> _RECORDS FOR THIS EXERCISE_:
<<<<

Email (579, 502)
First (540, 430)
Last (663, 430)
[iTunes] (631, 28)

>>>>
<<<<

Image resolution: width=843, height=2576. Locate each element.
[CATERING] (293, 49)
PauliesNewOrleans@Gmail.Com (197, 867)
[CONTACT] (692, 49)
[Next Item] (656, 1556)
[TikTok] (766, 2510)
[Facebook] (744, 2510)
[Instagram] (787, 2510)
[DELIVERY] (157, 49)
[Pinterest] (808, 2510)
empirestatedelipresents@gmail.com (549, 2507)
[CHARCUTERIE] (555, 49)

>>>>

> _TASK BRIEF_: Using the entries above, return exactly the lines from the line with "[TikTok] (766, 2510)" to the line with "[CHARCUTERIE] (555, 49)", counting both of those lines.

> _EXERCISE RESPONSE_:
[TikTok] (766, 2510)
[Facebook] (744, 2510)
[Instagram] (787, 2510)
[DELIVERY] (157, 49)
[Pinterest] (808, 2510)
empirestatedelipresents@gmail.com (549, 2507)
[CHARCUTERIE] (555, 49)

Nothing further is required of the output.